Because of the way LinkedIn search works, your visibility inside LinkedIn is dependent on the number of your connections.
Instead, leverage what works best. Here are four ways to do that:
1. Focus on being found Being findable is essential for a successful job search and career today. If you aren’t visible online, presenting a coherent professional image, you aren’t going to be considered for most professional jobs.
When employers receive a job application, most then search the Internet (and, in particular, LinkedIn) to verify the “facts” on the resumé and to get a sense of personality (a.k.a. “fit”). Also, most recruiters and employers search for qualified job candidates online because that’s more effective than digging them out of the avalanche of applications, mostly unqualified, that result from typical job postings.
To be found, you must know your target job and, preferably, your target employers. Without that focus, you will be unable to find and leverage the right keywords when you apply — the words those employers use to search for someone qualified for the job you want. Without that focus, your job search will be much less effective. For advice on using keywords well, read To be Hired, Be Found: Your Best Keywords.
2. Leverage LinkedIn LinkedIn is the “happy hunting ground” for most recruiters. It’s the first place most recruiters look for qualified candidates. If you haven’t already joined LinkedIn, stop waiting! Yes it takes time and effort to have an effective LinkedIn presence, but the longer you wait to join, the longer you will have to wait for a job offer.
Spend more time being professionally active and visible on LinkedIn than you do applying for jobs. Ideally, get into the habit of spending at least 30 minutes a day on LinkedIn. Done well, your next job may find you.
Then, raise your visibility inside of LinkedIn:
- Connect to as many people there as you can. Because of the way LinkedIn search works, your visibility inside LinkedIn is dependent on the number of your connections.
- Join LinkedIn Groups for your target location, your target field, your target employer, former employer alumni, your school’s alumni, your hobbies and other interests. “Lurk” for a while, and then, carefully, raise your visibility. “Like” and comment (politely and professionally) on good discussions. Post discussions (articles that are relevant to the Group’s topic and compliant with the Group’s rules).
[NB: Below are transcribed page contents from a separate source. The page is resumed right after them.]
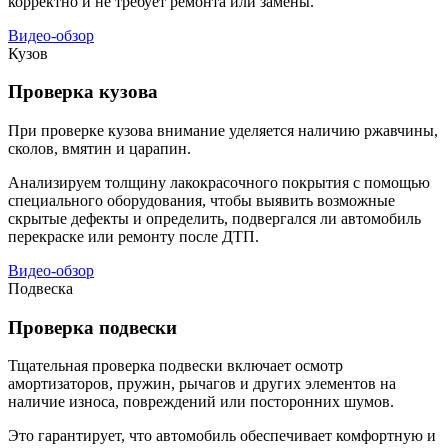
корректно и не требует ремонта или замены.
Видео-обзор
Кузов
Проверка кузова
При проверке кузова внимание уделяется наличию ржавчины,
сколов, вмятин и царапин.
Анализируем толщину лакокрасочного покрытия с помощью
специального оборудования, чтобы выявить возможные
скрытые дефекты и определить, подвергался ли автомобиль
перекраске или ремонту после ДТП.
Видео-обзор
Подвеска
Проверка подвески
Тщательная проверка подвески включает осмотр
амортизаторов, пружин, рычагов и других элементов на
наличие износа, повреждений или посторонних шумов.
Это гарантирует, что автомобиль обеспечивает комфортную и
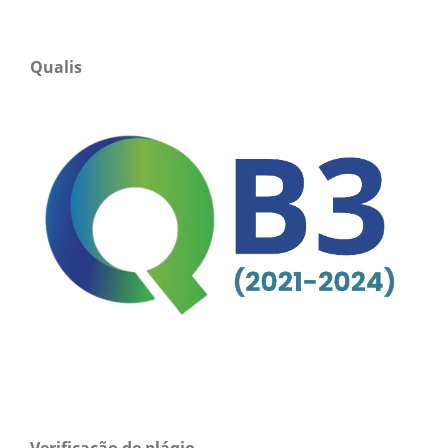
Qualis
Focus on information related to your profession that is relevant to the Group.
- Click on the “Jobs” link at the top of your LinkedIn home page,and then click on “Preferences” to make yourself more visible to recruiters and employers.
- If you are a decent writer, post an article you have written on LinkedIn Pulse. The best topic would be something related to your job goal that would demonstrate your knowledge and interest in the topic.
- If you don’t have a LinkedIn Profile, set one up. Be sure to include a nice, professional headshot photo of you looking like you would in an office —no friends, pets, or anything/anyone else. Just you, looking professional. (For more on using LinkedIn effectively, read To Be Hired, Be Found Where Recruiters Look.]
3. Clean up your online reputation and build professional visibility If there is something online that will reflect poorly on you, delete as much of it as you can. Also, get yourself out there on sites like Twitter.com, Medium.com, Google Plus, and (of course) LinkedIn. Share solid, relevant information related to your field and industry. Build a reputation, and a following, as a trusted source of good information. Visibility in those sites will help push any bad stuff about you down off the top of the first search page, gradually.
4. Practice “defensive Googling” By that, I mean you should Google yourself to see what employers and recruiters will find.
It’s possible that someone else with your name could be screwing up your job search. See if anyone with your name has done something you’d never want to be seen doing (being unprofessional, breaking the law, etc.) Potential employers might eliminate you from consideration without knowing that the evil person isn’t you.
You also want to see if there are any pictures of you doing things you wouldn’t want an employer to see, like drinking or smoking pot. And you want to check for any online posts where you’ve been nasty to someone or ranted about politics or religion. If you can, remove the embarrassing things, change the settings on your Facebook account to private, ask friends to remove you or untag you from their less-than-ideal posts.
The better you look online, the better your chances of getting hired.